• Texte vingt-troisième, "Remise de peine"

    15 mai 2017 – 12h09

     

    Tu ne vis plus dans le monde d'illusions qu'a été ton enfance. Tu n'y retourneras plus jamais.

    Il faut que tu acceptes l'idée, tout ça, c'est terminé. Ton univers, il n'y a rien de plus réel que lui. Et ta douleur aussi, elle est là, elle reste, elle existe même si tu n'arrives pas à la matérialiser. T'as pas besoin de toutes ces traces sur tes bras, de tes nuits sans sommeil, pour comprendre que t'as mal. Ils ont brisé quelque chose à l'intérieur de toi, et au lieu d'essayer de réparer, tu laisses la brèche s'agrandir encore et encore. Tu n'as pas eu l'énergie pour faire les efforts nécessaires ? Tu l'auras un jour. Arrête de penser de travers. Tu culpabilises de n'avoir pas su te défendre ? Tu n'es pas entrée dans leur jeu.
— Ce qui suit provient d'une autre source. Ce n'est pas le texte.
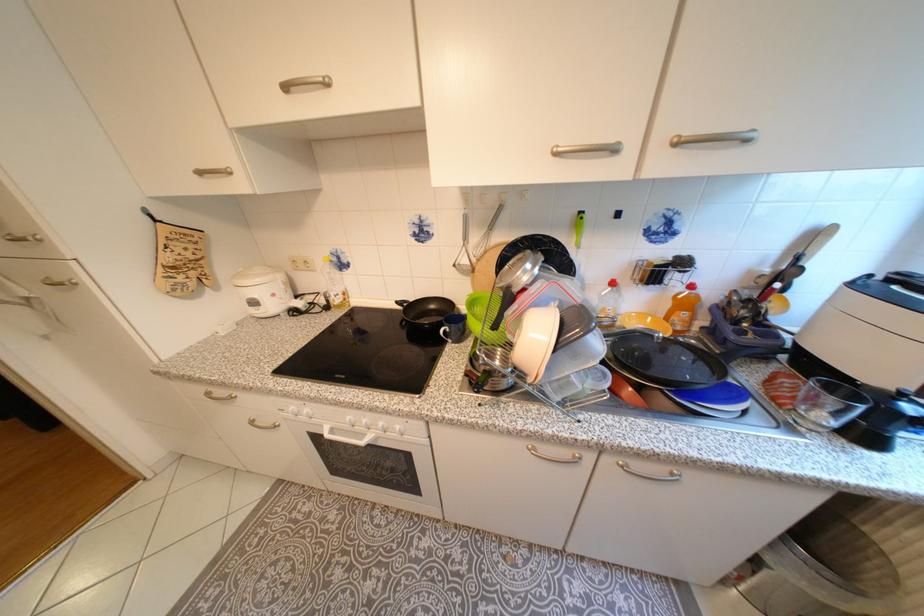 The height and width of the screenshot is (616, 924). What are the coordinates of `black pan handle` in the screenshot? It's located at (736, 349). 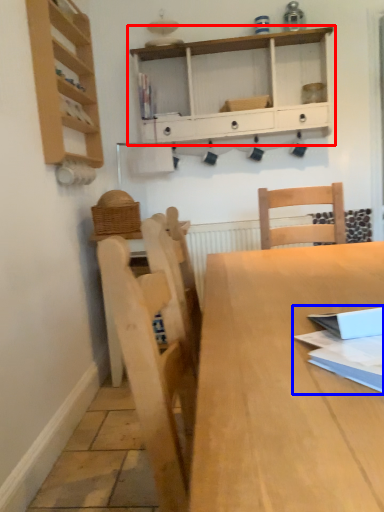 Question: Among these objects, which one is nearest to the camera, shelf (highlighted by a red box) or book (highlighted by a blue box)?

Choices:
 (A) shelf
 (B) book

Answer: (B) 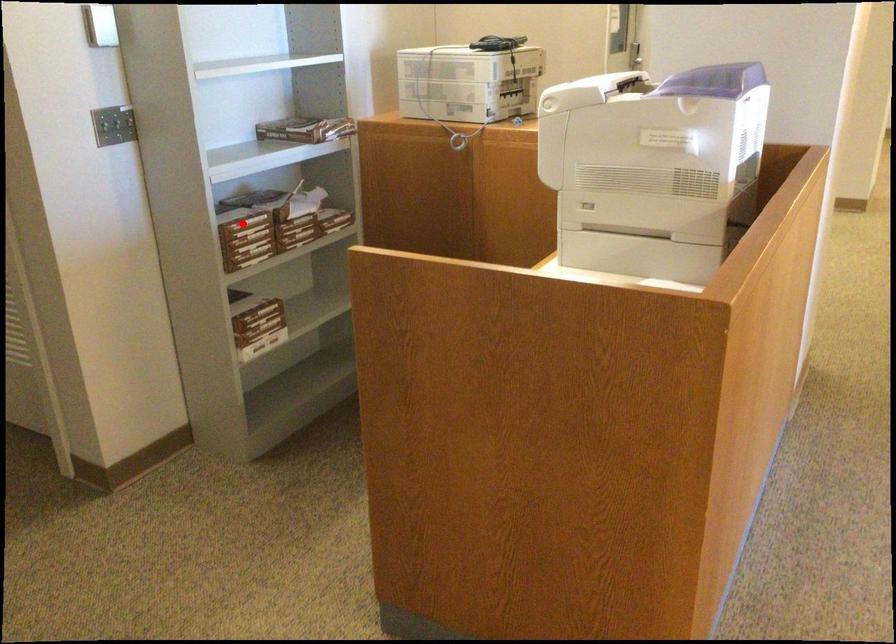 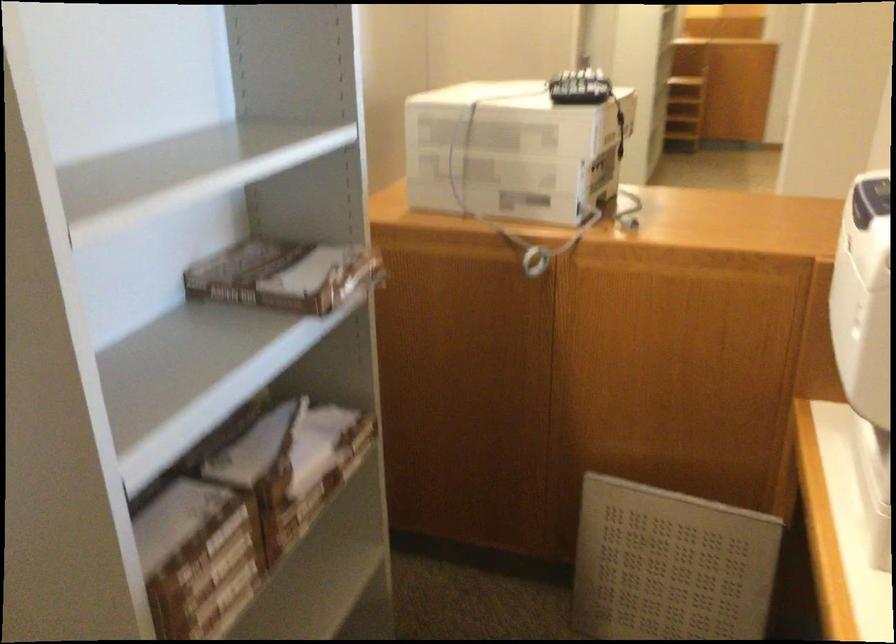 Where in the second image is the point corresponding to the highlighted location from the first image?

Tu passes ton temps à voir le verre à moitié vide ; ça ne t'amènera NULLE PART, si ce n'est à te débattre toute ta vie contre la douleur du désespoir. Y'aura plus personne pour te tenir la main, plus personne pour te rattraper si tu tombes.
    Leurs paroles, c'était comme des poignards, lancés depuis les deux mètres qui te séparaient d'eux. Leurs mains, c'étaient des haches. Qui ont tout brisé, tout déchiqueté, avec une proximité dérangeante à en vomir. Juste la distance nécessaire pour que l'arme prenne de l'élan, sectionne mieux et plus.

    Et maintenant, il y a les larmes et les mots que tu gardes pour toi. Pleurer, seulement quand tu es seule avec toi-même. Mais les mots ? Jamais. Seule face à ta feuille, à quelqu'un, intégrée à un groupe, jamais tu ne parles de ça. Tu dis vouloir occulter cet épisode, oublier, ne pas le matérialiser par des phrases. Et tu te noies dans ton âme chamboulée incapable de s'exprimer, seule contre tous, t'es là et tu regardes le monde se statufier autour de toi, autour de ta peine, ton angoisse et ta honte. D'accord, tu ne veux pas te forcer à parler, c'est trop tôt. Mais combien de temps encore t'abandonneras-tu à ce qu'il t'ont fait subir ?
     

    Réfléchis bien. Les mots seront ta seule remise de peine.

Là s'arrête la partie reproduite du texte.